> _INFORMATION SUPPLIED_

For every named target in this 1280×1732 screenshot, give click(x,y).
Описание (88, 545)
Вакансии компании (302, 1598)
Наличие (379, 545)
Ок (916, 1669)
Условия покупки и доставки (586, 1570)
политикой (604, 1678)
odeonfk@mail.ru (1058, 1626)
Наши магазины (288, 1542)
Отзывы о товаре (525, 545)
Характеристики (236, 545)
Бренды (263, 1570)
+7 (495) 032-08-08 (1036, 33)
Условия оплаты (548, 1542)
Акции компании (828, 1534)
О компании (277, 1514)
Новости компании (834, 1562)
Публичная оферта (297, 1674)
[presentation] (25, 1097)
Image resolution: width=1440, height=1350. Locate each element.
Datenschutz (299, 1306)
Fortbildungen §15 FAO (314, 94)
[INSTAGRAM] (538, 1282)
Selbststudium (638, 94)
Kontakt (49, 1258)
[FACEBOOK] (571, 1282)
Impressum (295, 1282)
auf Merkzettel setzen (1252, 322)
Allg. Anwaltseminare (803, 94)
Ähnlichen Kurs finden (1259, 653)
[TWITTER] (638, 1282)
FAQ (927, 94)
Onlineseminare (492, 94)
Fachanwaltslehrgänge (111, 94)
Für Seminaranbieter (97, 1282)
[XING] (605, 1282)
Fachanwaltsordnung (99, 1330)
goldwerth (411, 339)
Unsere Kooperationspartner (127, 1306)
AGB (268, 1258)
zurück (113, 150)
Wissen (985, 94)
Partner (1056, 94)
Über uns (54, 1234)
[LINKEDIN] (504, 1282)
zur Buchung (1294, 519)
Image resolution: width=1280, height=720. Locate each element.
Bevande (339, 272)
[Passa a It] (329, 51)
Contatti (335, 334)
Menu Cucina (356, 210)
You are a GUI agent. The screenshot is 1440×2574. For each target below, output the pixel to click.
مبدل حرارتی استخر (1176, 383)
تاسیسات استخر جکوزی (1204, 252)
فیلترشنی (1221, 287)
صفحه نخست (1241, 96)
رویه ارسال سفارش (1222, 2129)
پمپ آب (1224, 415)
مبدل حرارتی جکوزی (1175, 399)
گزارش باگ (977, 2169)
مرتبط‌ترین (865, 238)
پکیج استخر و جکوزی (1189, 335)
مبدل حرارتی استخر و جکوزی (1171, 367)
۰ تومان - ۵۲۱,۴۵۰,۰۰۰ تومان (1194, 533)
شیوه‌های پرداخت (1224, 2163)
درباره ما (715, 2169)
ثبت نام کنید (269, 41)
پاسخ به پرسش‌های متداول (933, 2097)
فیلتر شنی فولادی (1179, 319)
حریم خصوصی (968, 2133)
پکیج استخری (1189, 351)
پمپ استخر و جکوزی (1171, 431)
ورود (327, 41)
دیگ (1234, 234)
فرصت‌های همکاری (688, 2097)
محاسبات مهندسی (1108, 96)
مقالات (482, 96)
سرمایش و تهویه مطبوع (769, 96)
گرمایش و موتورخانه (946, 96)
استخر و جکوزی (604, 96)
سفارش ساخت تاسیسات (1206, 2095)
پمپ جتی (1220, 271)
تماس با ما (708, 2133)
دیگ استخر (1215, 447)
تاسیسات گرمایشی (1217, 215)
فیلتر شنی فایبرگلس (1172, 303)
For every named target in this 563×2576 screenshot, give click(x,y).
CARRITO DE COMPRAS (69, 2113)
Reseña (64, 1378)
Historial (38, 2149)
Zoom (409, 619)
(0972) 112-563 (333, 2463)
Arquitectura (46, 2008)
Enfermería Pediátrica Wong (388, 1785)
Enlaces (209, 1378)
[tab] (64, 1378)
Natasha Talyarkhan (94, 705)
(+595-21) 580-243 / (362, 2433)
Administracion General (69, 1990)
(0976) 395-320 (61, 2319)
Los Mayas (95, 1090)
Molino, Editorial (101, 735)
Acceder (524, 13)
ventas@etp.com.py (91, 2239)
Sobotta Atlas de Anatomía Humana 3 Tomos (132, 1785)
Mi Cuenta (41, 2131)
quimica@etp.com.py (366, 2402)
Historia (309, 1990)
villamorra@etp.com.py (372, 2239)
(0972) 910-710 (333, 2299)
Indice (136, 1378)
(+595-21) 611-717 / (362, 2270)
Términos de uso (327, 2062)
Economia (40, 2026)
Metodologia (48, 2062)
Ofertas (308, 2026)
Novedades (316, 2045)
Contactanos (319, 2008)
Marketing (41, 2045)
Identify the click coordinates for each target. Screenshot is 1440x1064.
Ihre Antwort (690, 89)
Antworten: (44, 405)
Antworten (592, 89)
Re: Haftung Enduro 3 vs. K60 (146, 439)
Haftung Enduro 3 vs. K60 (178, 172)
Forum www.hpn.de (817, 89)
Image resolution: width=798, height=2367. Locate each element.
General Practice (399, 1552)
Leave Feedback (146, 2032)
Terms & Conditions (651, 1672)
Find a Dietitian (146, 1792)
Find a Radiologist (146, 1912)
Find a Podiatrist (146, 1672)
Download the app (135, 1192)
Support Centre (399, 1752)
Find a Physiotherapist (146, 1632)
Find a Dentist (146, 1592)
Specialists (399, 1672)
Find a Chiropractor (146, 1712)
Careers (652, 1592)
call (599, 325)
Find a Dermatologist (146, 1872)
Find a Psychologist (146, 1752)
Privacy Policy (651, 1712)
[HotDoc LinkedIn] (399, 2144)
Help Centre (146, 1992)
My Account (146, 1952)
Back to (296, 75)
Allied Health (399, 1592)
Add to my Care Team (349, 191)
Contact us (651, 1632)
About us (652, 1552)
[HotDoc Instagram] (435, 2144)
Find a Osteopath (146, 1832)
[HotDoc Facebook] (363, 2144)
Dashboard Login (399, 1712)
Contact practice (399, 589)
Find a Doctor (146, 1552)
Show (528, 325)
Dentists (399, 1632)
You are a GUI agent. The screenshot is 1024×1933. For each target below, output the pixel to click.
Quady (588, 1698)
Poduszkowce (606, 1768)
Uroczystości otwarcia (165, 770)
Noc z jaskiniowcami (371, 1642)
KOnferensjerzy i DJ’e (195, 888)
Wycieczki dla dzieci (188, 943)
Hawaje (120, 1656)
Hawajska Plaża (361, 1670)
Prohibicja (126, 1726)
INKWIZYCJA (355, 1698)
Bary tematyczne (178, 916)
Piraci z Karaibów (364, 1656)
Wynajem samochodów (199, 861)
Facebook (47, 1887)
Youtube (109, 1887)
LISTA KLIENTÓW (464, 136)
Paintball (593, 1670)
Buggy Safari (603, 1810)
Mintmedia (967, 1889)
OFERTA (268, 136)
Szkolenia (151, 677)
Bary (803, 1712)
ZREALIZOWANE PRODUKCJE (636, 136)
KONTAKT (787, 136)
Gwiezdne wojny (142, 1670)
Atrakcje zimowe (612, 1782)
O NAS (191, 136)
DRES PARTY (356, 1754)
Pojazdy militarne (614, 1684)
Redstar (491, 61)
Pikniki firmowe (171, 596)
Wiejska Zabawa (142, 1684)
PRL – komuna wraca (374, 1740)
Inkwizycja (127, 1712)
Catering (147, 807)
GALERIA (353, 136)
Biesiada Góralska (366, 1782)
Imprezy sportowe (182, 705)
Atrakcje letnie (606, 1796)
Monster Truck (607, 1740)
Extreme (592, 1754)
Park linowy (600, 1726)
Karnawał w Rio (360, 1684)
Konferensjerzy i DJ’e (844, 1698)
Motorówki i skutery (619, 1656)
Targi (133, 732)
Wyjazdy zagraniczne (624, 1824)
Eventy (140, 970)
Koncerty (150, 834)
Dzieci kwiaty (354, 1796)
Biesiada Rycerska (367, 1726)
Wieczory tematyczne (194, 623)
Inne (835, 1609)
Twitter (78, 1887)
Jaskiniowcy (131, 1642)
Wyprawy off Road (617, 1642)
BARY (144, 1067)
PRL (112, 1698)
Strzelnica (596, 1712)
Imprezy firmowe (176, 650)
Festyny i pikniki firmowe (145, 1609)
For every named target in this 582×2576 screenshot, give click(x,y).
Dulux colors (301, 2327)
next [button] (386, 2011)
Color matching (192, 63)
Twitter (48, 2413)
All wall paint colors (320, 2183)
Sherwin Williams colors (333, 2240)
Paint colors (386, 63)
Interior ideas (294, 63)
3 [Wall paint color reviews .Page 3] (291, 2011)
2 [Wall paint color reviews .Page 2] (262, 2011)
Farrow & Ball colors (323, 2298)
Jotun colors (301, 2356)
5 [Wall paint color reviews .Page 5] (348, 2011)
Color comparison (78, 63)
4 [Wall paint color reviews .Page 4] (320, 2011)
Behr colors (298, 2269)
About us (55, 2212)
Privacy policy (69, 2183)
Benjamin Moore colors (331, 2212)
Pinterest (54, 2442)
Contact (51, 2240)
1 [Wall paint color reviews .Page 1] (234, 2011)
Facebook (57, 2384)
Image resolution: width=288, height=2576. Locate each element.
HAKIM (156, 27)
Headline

> _TASK PROMPT_
The required output is the exact run of lines from the beginning of the records to the line with "auf Merkzettel setzen (1252, 322)", that line included.

> _PROBLEM SOLUTION_
For every named target in this 1280×1732 screenshot, give click(x,y).
Описание (88, 545)
Вакансии компании (302, 1598)
Наличие (379, 545)
Ок (916, 1669)
Условия покупки и доставки (586, 1570)
политикой (604, 1678)
odeonfk@mail.ru (1058, 1626)
Наши магазины (288, 1542)
Отзывы о товаре (525, 545)
Характеристики (236, 545)
Бренды (263, 1570)
+7 (495) 032-08-08 (1036, 33)
Условия оплаты (548, 1542)
Акции компании (828, 1534)
О компании (277, 1514)
Новости компании (834, 1562)
Публичная оферта (297, 1674)
[presentation] (25, 1097)
Image resolution: width=1440, height=1350. Locate each element.
Datenschutz (299, 1306)
Fortbildungen §15 FAO (314, 94)
[INSTAGRAM] (538, 1282)
Selbststudium (638, 94)
Kontakt (49, 1258)
[FACEBOOK] (571, 1282)
Impressum (295, 1282)
auf Merkzettel setzen (1252, 322)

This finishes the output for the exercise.